TASK DETAILS.
One number should be the full reply: how many lines of the material below contain "each".

TASK MATERIAL.

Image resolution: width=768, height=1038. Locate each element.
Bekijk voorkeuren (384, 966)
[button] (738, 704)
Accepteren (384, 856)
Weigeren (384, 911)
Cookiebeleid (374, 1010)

---

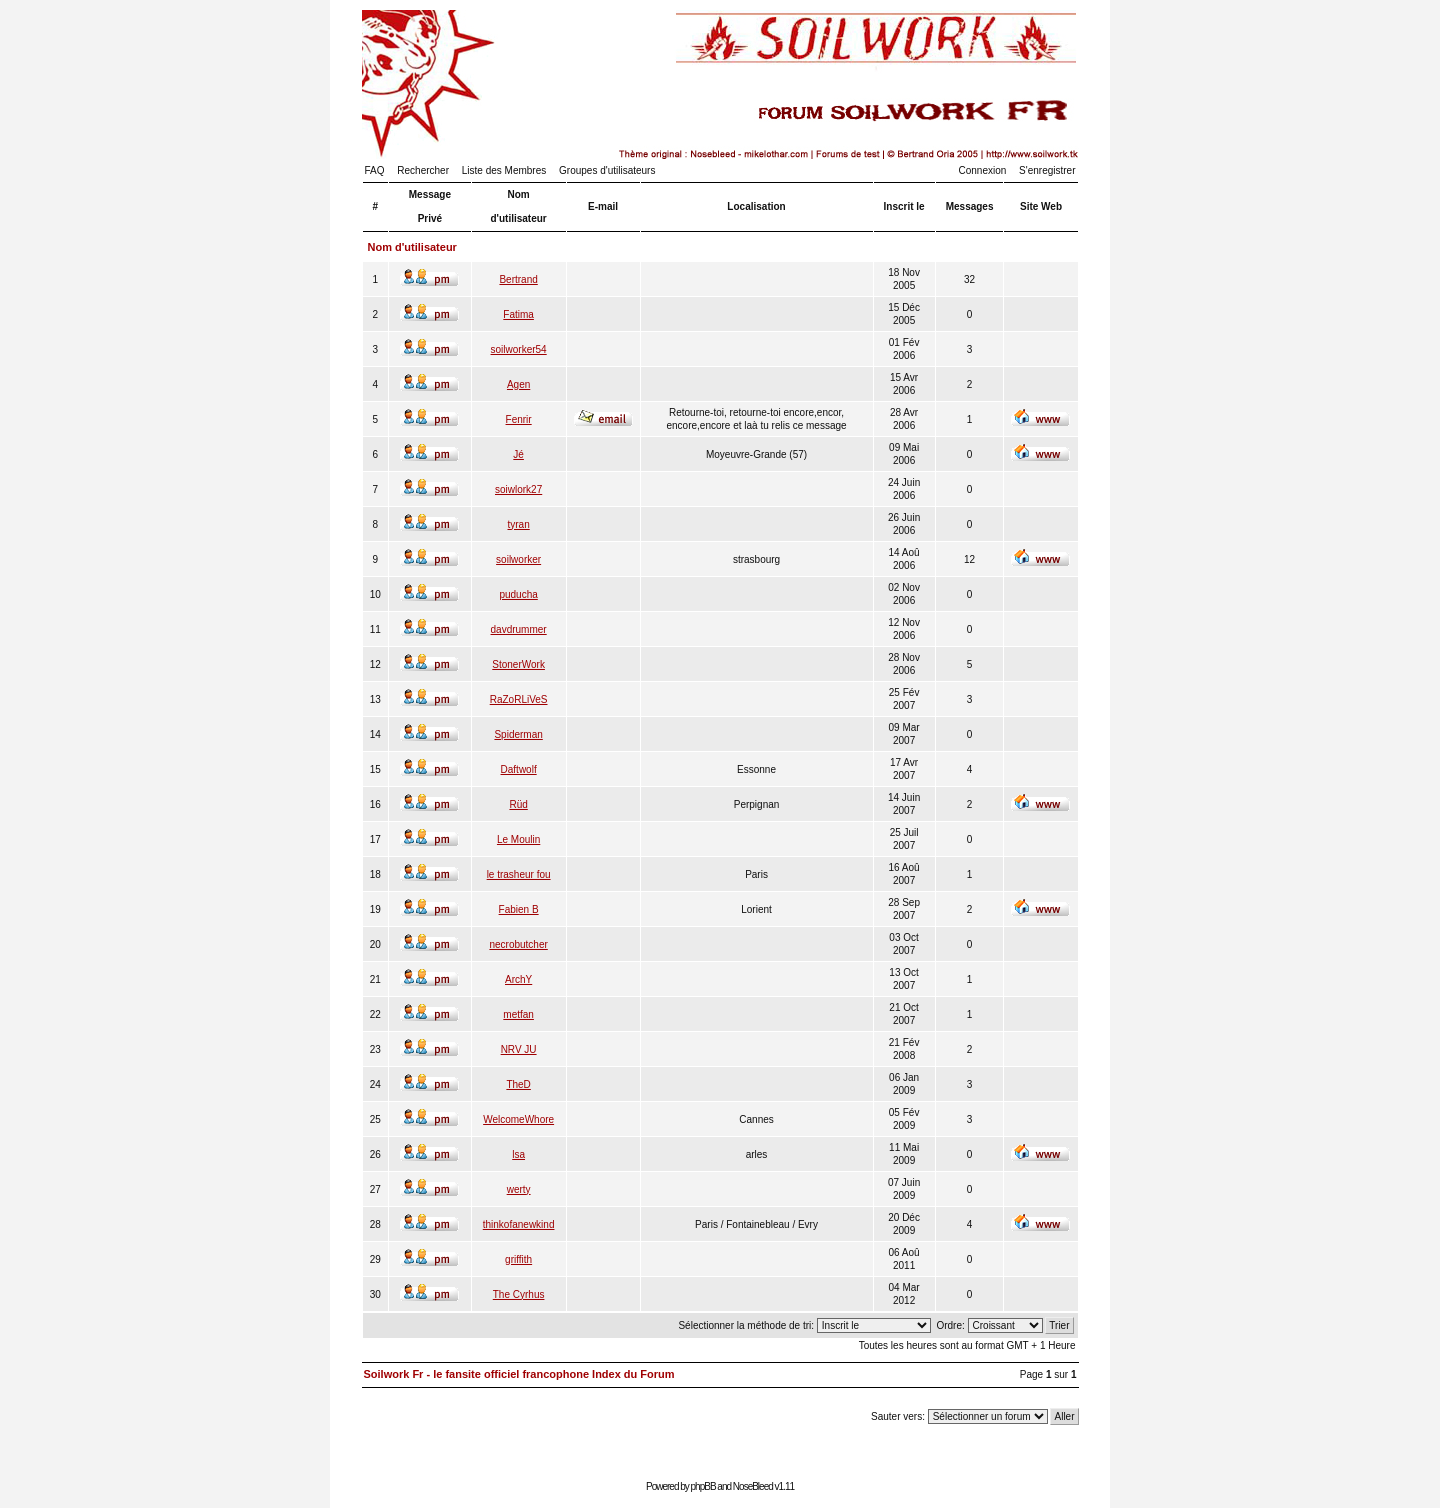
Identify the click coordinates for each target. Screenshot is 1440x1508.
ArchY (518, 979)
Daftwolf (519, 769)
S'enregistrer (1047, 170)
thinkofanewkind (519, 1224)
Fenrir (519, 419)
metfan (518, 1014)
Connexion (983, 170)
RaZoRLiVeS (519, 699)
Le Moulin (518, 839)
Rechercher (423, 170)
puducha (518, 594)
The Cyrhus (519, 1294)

ANSWER FOR THE TASK.
2